While I would agree in theory that a project like this would be best with opt-in, in reality that would just not work. Publishers would never opt-in to it, if they even respond to your requests at all.
Or, if you do it, do it privately and don't share it on the internet?
I'm not sure why this is a difficult idea; if asking for something and getting permission to do it is so difficult that 'would just not work. Publishers would never opt-in to it'
...then, it seems really obvious that even if you want to do it, technically can do it and you could maybe make a legal argument to doing it doesn't violate any laws...
...why would you do it? Why would you post about doing it?
Come on, that's literally being a selfish dick; spitting in people's faces and waving a 'too bad, you can't sue me' flag.
There are so many things, so many mannnny things that you could work on, why would you choose to pick something that you knew would upset people and you knew you wouldn't get permission to do if you asked?
Why ask permission to do something that doesn’t require permission? I see no more reason why an author should be upset about someone counting the words in their book & assigning sentiment than a builder should get upset about someone counting the # of bricks in a building and assigning subtle color shade differences to them. Neither the author nor the builder has lost anything by it.
Should I need the publisher's permission to write a review of a book? Personally, I find that idea abhorrent. This sounds like an interesting project, unambiguously protected under fair use doctrine, both as analysis and as transformative, and the authors got their knickers in a twist because they are scared of that which they do not understand.
Because copyright in fact is not that strict (Google Books does far more) and you don’t need to respect someone’s boundaries when they don’t have a legal right to those boundaries. Why should we sympathize with people who want far stricter control over the cultural commons?
Authors are not demigods, they don’t have a right to control the use of their works, only the reproduction.
When you publish a book you “consent” to the fact that people are going to take it apart, talk about it, review it, quote from it, and yes run statistics on it. If an author doesn’t want that to happen then they shouldn’t publish a book. Just keep it private, only distribute it to people you trust after they sign an NDA.
As far as anyone knows, no piracy has occurred. In the US you are allowed to scan books, index them, and post excerpts - it’s called Google Books and there was a big case that affirmed that it is legal. Downloading a book from a pirate website for the purpose of indexing by a computer program is not piracy, you have simply outsourced the scanning stage to someone else. It is only an issue if you download from some p2p protocol (such as a torrent) that also uploads and shares the book.

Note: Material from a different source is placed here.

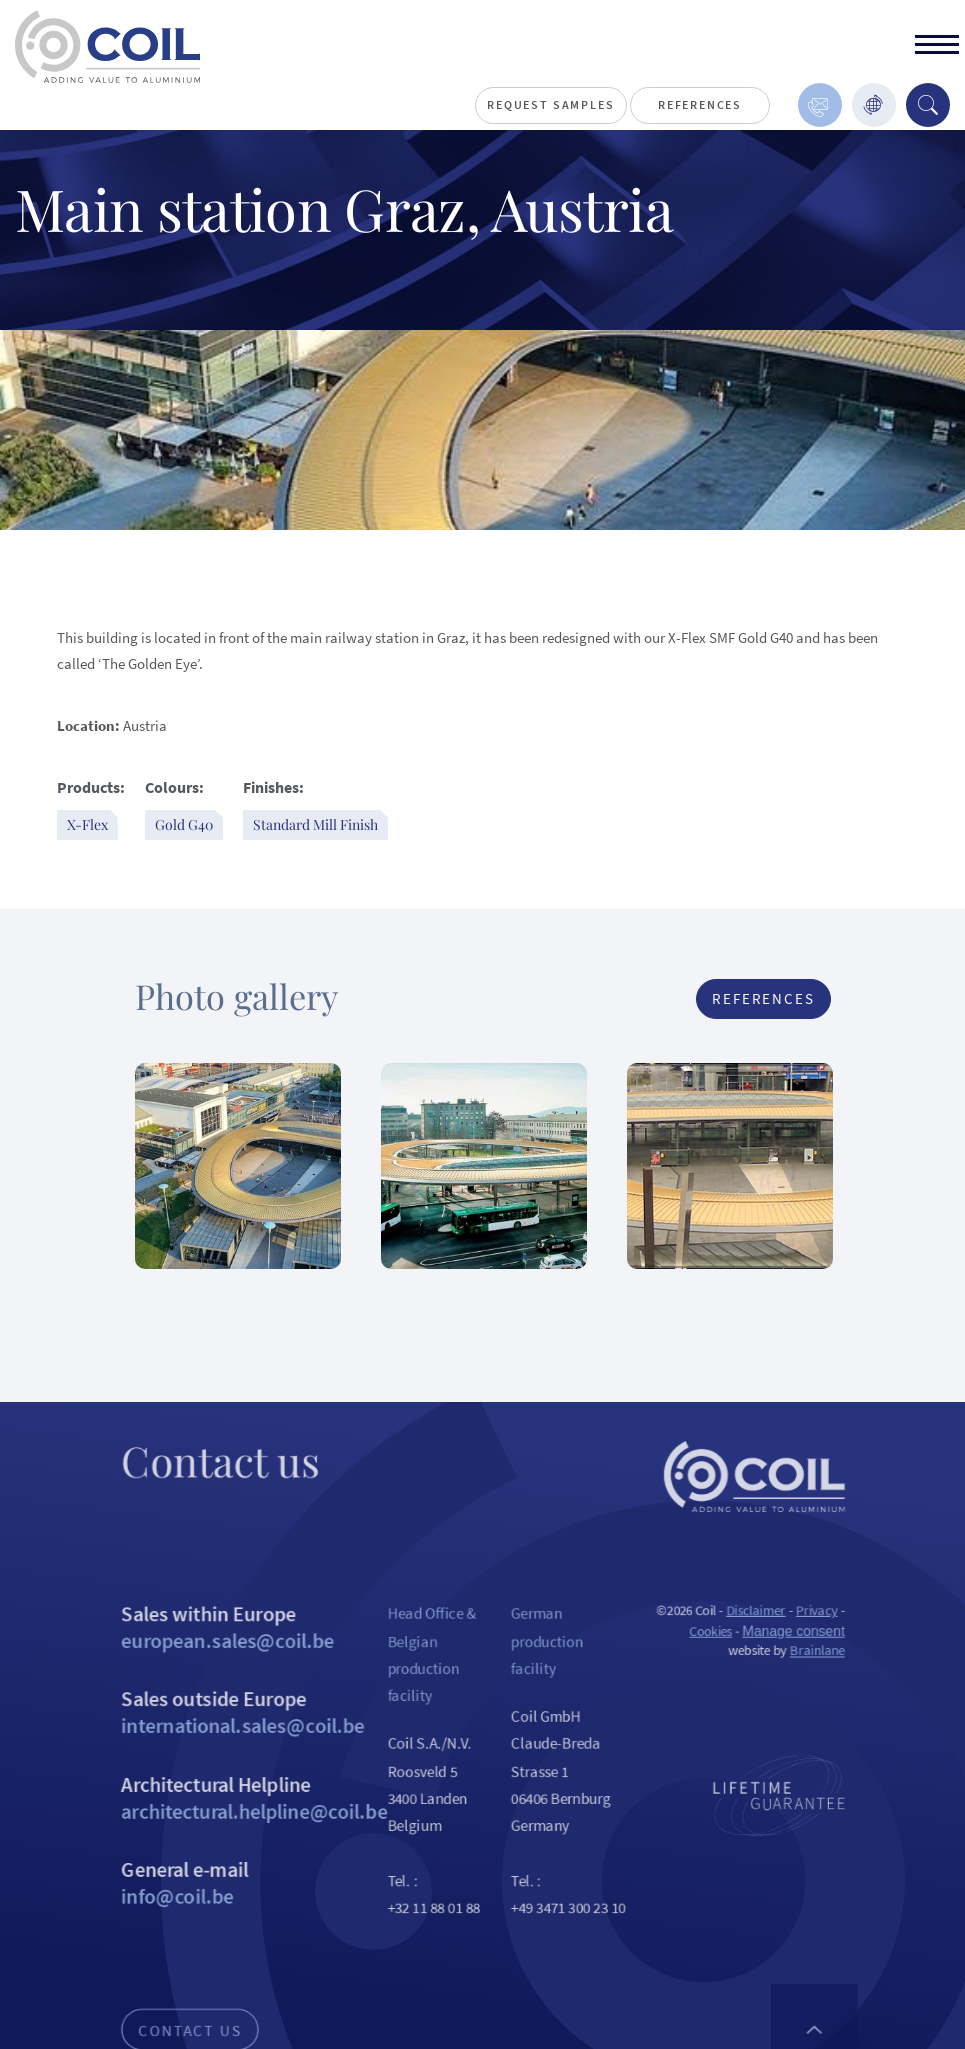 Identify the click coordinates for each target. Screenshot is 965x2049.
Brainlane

Because the authors were AI-fearful luddites. From "Book" to "Program that judges books" lies well beyond any argument that the use of the derivative work could supersede the original. It's such clear cut transformative use that the authors come across as grossly misinformed about copyright law as a whole.
Perhaps there is an argument for generative AI possibly superseding the original, in that people might start asking an AI to generate them stories "in the style of x" instead of buying the author's books, but this wasn't that. It was just some fun data analysis of books.

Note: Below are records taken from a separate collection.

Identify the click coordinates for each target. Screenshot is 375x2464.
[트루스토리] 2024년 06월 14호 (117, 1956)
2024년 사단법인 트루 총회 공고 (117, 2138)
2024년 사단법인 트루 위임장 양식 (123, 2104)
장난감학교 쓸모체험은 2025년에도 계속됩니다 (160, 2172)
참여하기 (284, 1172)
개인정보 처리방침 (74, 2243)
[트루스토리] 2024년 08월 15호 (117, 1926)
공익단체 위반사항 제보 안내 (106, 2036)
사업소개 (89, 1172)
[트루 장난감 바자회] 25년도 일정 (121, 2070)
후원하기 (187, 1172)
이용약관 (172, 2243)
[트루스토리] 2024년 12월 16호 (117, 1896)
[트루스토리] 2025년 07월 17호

Yes, it will take effort and probably go slow, but if the tool is really useful and amazing, it should be doable.
I suspect the authors are put-off by a couple things:
- the text of the works scanned seems like it may be from pirated sources. That poisons the project, no matter what it does with the scans, for many authors.
- the use of these scans in a commercial product
The article itself is clueless… it doesn’t engage authors’ concerns at all, and just portrays authors as stoopid AI-fearful luddites.